The transformation of N116HR from a former State Highway Patrol aircraft, now in routine flying club service, into an airborne tribute to Ohio’s aviation heritage, would largely be visualized with a new paint scheme. It was a fun challenge to try and give a nod to as many legendary connections as possible while crafting a design that was uniquely appealing yet classically tasteful. Red wings and the arrow (re-interpreted in blue) were preserved from the original patrol scheme. The tapering red, white, and blue striping evokes the distinct swallow-tail design of Ohio’s flag, while the white forward pointing stripe emulates the nose art of the Cessna 180 in which Jerry Mock, a housewife from Columbus, Ohio, became the first woman to fly around the world. The graphic just aft of the striping takes its inspiration from Columbus native Eddie Rickenbacker’s WWI Hat-in-the Ring squadron emblem, with the ring formed by the outline of Ohio and the twin bowler hats a representative icon of the Wright Brothers. Underneath, the lunar boot print pays homage to Wapakoneta’s most famous son, Neil Armstrong.
The name “Friendship Flyer” is derived from what the Wright Brothers called their airplane as well as the space capsule of Ohio’s home-grown senator, John Glenn and the font replicates Friendship 7’s unique hand-painted script. The wheel pants sport the white splash characteristic of WACO biplanes that were initially produced at a factory just north of Dayton, which now serves as the company museum. The tail is branded with Cessna’s early logos for the iconic 182, while beneath the horizontal stabilizer are the logos of those who participated in the project. Bringing such a precisely detailed design for the exterior to life required a shop possessing equal parts artistic skill, technical craft, and enthusiastic commitment. Fortunately, Ohio could supply just the expertise needed at Dial Eastern States Aircraft Painting.

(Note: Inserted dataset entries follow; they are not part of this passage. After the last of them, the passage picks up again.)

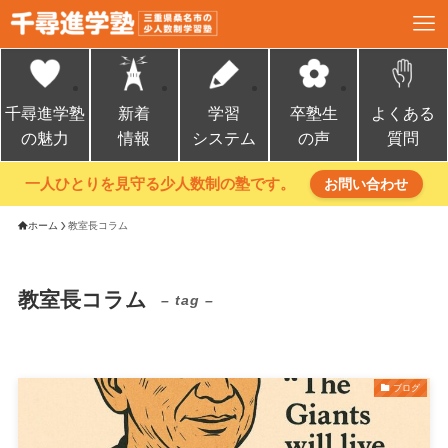
千尋進学塾
新着
学習
卒塾生
よくある
の魅力
情報
システム
の声
質問
一人ひとりを見守る少人数制の塾です。
お問い合わせ
ホーム
教室長コラム
教室長コラム
– tag –
ブログ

In a nondescript, unmarked hangar, at the far end of the sleepy airstrip known as Harrison County Airport (8G6), two maestros of aircraft painting can be found plying their craft. From the moment I finished my lengthy explanation of my vision for what I wanted to create in paint, Darrin and Mark were fully onboard and palpably excited about bringing it to life. Throughout the exterior makeover, I found that the deft mechanical hand of the former was perfectly complemented by the artist’s eye of the latter and the result was something greater than merely the sum of their contributions. In keeping with their spirit of excellence, every removable external piece of the aircraft, was, so that it could be prepped and painted separately. Toothbrushes painstakingly stripped paint around every rivet, inaccessible surfaces were opened to ensure complete paint coverage, each plastic faring was upgraded to fiberglass, and every fastener replaced with new stainless-steel hardware. High-quality Dupont Imron paint was selected to obviate the need for clear coating. To provide a better match and greater durability, they insisted on making stencils to paint the custom details, employing a decal only for the complex mid-body logo, thus enabling it to be removed, if desired, for a future sale. When the final strip of masking tape was pulled away, it was apparent to both craftsmen and customer that the intended artistic statement had been achieved, though their commitment to the project would not stop there.
Whether a hangover of a bygone era, a measure of pride in their work, or a signal of support for the vision, Darrin and Mark have continued to supply a level of customer service beyond all expectations. Sometime later, when a nose strut shimmy cracked the wheel pant, they crafted and painted a new one, and then went ahead and graciously repaired and restored the old one as a spare (perhaps also signaling a lack confidence in my piloting acumen). While the plane was in their shop for the swap, they lovingly scrutinized every square inch, asserting their right to address any nick, no matter how small, that had been acquired in the year that had passed. I do my part to honor their work as well, ensuring the Friendship Flyer receives a wipe down after every flight. Normally the task is done with Lemon Pledge and a microfiber cloth, though on occasion, I pull out aviation Simple Green to degrease the belly. This simple routine has the kept the paint job bug-free and looking like new, and never fails to inspire comments on whatever transient ramp we touch down at. On those occasions when Citation pilots have crossed a hot asphalt apron to check out the paint scheme on that most common of all airframes, I know we hit the mark.